- Born: December 24, 1897 Louisville, Kentucky, U.S.
- Died: February 23, 1989 (aged 91) San Francisco, California, U.S.
- Education: University of Wisconsin, Madison Teachers College, Columbia University (Ph.D., 1937)
- Occupations: Educator, author, cooperative movement leader
- Known for: Founding the first parent cooperative nursery school in the United States
- Notable work: Parent Cooperative Nursery Schools (1954) Parents and Children Learn Together (1958)
- Spouse: Paul Schuster Taylor
- Honors: Inductee, U.S. Cooperative Hall of Fame (1996)

= Katharine Whiteside Taylor =

American Educator

Katharine Whiteside Taylor (December 24, 1897 – February 23, 1989) was an American author, educator and pioneer of the parent cooperative preschool movement. She wrote several influential works on cooperative early childhood education that guided the development of parent-run preschools across North America.

== Early life and education ==
Taylor was born in Louisville, Kentucky, to Adelaide Schroeder Whiteside, a former school principal and advocate for women's suffrage, and Henry Robert Whiteside, a classical scholar.

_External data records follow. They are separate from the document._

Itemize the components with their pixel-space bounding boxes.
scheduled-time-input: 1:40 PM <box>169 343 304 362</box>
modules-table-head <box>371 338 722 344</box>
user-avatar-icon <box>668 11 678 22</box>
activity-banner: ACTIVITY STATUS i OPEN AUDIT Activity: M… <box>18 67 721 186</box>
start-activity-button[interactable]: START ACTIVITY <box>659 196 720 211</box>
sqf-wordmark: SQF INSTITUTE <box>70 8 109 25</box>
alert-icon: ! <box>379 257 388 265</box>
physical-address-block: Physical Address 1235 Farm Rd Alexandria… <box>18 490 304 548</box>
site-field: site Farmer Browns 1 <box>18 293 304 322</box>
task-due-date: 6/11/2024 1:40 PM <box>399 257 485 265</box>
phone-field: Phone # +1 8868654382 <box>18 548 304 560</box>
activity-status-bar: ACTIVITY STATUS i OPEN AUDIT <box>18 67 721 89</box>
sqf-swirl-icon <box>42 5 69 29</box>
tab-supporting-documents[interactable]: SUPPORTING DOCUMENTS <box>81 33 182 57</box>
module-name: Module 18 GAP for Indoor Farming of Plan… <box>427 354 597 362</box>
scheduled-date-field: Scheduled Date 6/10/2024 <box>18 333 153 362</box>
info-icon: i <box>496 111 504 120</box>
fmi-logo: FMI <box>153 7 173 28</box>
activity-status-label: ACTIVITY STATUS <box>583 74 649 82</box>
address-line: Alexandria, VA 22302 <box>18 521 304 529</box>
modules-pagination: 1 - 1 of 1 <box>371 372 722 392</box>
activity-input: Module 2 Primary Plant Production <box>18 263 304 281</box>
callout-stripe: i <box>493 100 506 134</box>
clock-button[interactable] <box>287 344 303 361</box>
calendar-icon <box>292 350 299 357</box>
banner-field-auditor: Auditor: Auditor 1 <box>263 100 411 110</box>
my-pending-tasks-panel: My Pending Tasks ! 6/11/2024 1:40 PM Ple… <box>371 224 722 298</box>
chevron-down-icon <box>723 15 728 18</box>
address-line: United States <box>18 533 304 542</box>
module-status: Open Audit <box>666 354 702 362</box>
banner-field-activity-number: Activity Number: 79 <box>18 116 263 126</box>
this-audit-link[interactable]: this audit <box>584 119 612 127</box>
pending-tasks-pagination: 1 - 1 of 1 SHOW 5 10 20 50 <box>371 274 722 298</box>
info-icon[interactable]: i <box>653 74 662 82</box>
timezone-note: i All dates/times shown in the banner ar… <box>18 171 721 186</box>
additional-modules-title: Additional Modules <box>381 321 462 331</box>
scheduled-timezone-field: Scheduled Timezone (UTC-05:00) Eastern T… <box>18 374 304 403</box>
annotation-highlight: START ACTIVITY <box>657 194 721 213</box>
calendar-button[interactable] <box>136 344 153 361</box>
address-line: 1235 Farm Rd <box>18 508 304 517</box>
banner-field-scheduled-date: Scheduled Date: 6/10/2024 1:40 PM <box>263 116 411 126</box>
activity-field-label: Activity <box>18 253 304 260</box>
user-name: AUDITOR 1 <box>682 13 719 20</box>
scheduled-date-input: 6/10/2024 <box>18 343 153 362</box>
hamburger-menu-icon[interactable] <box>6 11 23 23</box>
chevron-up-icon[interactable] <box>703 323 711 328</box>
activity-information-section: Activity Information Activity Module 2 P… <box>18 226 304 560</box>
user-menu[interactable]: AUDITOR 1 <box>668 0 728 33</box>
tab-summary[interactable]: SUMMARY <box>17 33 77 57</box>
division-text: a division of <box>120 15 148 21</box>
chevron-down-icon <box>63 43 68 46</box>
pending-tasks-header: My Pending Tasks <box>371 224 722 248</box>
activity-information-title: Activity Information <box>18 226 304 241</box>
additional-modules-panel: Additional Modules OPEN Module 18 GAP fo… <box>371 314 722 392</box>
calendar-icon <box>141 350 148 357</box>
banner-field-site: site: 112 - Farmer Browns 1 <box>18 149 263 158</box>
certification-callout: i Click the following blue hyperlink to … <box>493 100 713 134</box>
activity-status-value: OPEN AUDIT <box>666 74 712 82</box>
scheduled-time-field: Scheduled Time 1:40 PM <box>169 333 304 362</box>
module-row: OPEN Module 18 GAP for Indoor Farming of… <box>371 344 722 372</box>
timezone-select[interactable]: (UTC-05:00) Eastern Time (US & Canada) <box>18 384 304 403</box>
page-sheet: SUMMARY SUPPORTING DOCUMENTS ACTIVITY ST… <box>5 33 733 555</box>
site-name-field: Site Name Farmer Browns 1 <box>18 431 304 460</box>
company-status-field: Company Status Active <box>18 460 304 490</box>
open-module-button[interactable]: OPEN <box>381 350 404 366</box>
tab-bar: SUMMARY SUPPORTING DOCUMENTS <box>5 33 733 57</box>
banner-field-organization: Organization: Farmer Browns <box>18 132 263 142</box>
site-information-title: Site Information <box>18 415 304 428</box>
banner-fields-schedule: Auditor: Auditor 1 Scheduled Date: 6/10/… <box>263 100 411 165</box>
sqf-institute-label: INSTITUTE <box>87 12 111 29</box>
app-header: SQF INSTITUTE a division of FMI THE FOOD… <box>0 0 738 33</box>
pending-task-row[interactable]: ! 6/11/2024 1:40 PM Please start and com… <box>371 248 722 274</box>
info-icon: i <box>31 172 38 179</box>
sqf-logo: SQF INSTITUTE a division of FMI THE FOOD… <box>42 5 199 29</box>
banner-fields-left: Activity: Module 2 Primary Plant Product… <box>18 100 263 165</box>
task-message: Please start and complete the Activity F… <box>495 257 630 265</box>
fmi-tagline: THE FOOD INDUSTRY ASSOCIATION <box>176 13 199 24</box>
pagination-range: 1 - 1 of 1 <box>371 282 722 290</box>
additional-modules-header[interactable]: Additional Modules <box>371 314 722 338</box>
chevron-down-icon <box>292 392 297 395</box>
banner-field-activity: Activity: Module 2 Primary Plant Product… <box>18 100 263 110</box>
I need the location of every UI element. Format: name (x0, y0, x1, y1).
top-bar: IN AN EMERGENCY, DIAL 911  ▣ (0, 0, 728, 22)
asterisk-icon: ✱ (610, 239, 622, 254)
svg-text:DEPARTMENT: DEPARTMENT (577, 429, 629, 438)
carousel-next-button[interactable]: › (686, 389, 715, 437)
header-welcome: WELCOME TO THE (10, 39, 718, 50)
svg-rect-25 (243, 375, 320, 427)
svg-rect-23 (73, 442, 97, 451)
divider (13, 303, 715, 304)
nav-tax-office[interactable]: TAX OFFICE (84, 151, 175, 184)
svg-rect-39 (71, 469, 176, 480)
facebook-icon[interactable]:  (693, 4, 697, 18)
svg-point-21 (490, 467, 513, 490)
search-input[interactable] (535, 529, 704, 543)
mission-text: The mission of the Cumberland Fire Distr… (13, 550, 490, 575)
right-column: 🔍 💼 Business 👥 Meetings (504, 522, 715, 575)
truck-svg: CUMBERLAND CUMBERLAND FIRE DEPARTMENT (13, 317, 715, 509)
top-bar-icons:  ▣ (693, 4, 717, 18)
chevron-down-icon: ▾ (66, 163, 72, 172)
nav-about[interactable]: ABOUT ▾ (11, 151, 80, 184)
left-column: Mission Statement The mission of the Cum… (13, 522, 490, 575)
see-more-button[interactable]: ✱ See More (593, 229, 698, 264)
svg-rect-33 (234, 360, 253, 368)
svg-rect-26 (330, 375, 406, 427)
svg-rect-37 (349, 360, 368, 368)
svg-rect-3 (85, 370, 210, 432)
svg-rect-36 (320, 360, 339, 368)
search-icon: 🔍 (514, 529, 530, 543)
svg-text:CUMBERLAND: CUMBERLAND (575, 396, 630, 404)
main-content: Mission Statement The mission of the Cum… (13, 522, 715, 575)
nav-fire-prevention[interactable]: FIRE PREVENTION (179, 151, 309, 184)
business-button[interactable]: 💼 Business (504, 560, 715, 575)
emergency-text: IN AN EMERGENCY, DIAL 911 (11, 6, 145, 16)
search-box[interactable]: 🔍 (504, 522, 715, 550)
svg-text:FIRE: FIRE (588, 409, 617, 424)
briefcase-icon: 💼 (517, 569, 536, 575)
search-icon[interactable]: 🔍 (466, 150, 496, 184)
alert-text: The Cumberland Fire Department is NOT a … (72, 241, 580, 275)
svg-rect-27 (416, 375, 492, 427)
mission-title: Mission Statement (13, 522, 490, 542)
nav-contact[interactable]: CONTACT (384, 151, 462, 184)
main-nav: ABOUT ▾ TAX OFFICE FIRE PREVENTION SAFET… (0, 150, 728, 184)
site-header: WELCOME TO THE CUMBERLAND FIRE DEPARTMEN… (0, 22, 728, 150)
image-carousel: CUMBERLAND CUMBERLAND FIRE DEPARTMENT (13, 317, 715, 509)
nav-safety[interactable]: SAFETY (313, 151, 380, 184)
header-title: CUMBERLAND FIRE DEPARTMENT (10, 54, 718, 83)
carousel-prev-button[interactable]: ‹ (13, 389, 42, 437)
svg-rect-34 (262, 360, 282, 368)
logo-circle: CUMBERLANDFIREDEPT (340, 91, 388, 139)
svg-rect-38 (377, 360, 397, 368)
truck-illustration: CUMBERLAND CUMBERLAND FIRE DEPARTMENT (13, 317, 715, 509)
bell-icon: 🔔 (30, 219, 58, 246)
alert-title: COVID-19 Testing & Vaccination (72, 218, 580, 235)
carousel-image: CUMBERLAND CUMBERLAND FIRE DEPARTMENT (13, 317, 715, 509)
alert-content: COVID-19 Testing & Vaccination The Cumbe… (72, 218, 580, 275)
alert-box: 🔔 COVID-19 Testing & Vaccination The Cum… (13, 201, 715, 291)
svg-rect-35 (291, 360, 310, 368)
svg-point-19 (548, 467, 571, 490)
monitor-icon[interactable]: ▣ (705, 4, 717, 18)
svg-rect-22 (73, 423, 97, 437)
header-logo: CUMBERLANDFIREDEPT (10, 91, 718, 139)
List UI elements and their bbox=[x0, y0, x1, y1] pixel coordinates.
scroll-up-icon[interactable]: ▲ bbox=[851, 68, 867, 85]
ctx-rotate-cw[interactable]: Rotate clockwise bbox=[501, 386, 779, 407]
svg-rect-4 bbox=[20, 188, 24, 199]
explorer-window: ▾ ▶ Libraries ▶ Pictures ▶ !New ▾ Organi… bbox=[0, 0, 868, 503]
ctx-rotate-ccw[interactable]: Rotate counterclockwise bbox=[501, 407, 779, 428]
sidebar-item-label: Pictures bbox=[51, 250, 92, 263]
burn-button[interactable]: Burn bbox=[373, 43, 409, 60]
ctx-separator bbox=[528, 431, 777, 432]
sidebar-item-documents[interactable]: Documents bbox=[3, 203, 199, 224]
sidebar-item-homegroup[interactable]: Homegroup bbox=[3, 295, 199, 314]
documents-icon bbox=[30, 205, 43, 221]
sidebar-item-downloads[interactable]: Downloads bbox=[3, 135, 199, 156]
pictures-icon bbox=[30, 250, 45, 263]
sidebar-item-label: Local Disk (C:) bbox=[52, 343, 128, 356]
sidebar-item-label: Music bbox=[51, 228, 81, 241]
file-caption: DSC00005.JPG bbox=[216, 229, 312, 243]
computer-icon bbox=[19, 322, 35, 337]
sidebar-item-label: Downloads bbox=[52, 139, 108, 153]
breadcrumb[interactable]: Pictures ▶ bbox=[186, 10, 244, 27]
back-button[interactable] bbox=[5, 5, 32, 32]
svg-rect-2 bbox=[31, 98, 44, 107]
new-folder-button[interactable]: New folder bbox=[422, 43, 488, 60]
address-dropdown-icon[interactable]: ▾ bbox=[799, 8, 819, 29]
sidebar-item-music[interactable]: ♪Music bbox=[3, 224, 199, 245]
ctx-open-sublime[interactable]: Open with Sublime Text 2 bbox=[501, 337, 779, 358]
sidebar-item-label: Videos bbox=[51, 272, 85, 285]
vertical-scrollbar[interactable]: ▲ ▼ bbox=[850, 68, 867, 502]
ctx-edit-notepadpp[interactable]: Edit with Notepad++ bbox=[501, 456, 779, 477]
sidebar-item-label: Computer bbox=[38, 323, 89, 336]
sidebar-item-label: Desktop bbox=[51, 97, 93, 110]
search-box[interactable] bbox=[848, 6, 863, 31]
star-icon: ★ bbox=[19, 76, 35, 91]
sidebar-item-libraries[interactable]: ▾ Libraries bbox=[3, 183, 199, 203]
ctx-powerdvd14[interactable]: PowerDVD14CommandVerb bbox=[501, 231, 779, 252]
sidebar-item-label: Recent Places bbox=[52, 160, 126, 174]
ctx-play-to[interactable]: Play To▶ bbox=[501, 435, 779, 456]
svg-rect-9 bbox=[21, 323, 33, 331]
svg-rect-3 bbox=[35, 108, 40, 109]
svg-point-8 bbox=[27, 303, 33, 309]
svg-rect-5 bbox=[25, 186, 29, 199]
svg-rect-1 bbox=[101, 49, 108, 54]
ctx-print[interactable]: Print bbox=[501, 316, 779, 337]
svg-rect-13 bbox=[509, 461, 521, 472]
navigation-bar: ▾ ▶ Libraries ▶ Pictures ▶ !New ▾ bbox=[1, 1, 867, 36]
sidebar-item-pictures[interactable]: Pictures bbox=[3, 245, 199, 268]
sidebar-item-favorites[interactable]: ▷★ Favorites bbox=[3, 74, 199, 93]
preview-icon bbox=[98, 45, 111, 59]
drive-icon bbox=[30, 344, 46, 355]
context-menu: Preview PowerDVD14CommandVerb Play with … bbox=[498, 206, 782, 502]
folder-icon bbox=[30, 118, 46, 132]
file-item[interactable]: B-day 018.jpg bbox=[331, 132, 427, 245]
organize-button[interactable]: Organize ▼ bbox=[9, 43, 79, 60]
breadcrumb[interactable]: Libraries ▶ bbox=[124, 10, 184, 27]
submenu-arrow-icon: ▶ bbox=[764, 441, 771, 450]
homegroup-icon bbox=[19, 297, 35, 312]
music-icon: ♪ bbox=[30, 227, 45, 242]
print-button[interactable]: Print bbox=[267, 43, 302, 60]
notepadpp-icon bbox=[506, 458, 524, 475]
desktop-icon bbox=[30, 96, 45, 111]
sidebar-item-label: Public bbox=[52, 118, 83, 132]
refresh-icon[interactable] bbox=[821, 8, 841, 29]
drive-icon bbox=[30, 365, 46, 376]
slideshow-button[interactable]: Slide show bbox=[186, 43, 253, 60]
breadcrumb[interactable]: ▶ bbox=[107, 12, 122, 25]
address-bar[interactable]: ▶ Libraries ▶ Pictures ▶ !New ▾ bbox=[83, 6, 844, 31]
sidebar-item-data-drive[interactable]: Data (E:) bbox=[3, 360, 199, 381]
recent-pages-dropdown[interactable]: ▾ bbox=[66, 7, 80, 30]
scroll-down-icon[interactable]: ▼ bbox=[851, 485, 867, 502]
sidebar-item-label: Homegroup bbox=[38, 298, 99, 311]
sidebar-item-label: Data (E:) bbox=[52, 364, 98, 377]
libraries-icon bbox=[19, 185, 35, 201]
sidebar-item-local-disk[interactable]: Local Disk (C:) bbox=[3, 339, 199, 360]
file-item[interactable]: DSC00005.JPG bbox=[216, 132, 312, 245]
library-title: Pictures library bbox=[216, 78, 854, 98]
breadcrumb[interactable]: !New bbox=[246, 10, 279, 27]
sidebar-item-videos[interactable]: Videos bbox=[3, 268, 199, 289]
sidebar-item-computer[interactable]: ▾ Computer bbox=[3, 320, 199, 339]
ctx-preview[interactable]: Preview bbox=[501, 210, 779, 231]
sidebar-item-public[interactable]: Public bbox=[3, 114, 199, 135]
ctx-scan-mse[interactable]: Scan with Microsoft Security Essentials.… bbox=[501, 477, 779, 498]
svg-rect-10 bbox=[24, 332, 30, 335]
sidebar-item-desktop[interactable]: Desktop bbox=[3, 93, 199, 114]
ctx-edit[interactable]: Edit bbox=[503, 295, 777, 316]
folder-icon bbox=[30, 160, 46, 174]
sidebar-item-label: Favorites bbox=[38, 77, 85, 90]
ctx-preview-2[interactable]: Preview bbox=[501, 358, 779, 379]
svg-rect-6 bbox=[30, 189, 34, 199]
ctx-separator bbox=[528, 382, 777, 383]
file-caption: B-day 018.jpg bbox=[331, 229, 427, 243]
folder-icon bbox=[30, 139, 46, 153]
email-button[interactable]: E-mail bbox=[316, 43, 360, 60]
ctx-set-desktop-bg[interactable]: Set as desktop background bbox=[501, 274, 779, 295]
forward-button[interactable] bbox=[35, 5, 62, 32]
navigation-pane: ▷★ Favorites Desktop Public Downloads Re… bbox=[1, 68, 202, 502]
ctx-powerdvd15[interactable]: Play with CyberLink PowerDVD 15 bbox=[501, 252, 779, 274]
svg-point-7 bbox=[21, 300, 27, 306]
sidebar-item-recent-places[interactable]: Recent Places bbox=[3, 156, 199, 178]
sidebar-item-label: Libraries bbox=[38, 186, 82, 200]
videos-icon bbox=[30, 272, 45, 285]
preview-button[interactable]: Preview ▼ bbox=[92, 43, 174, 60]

She graduated the University of Wisconsin in 1919, where she majored in English, graduated with high honors.

Taylor married economist Paul Schuster Taylor and had three children: Katharine Taylor Loesch, Margaret Taylor Fanger, and Ross (who died in 1964). The couple later divorced.

In the 1930s she pursued graduate study at Teachers College, Columbia University, earning her doctorate in 1937 under the supervision of psychologist Lois Meek Stolz.

== Career ==
In 1927, Taylor founded and became the first director of the Children's Community Center in Berkeley, California. The school is now considered the oldest continuously operating cooperative preschool in the United States. In 1931, she published The Children's Community publication for the American Association of University Women describing setting up the preschool in Berkeley. It became an influential model for the development of other cooperative preschools across the country. Her study Do Adolescents Need Parents? was published in 1938.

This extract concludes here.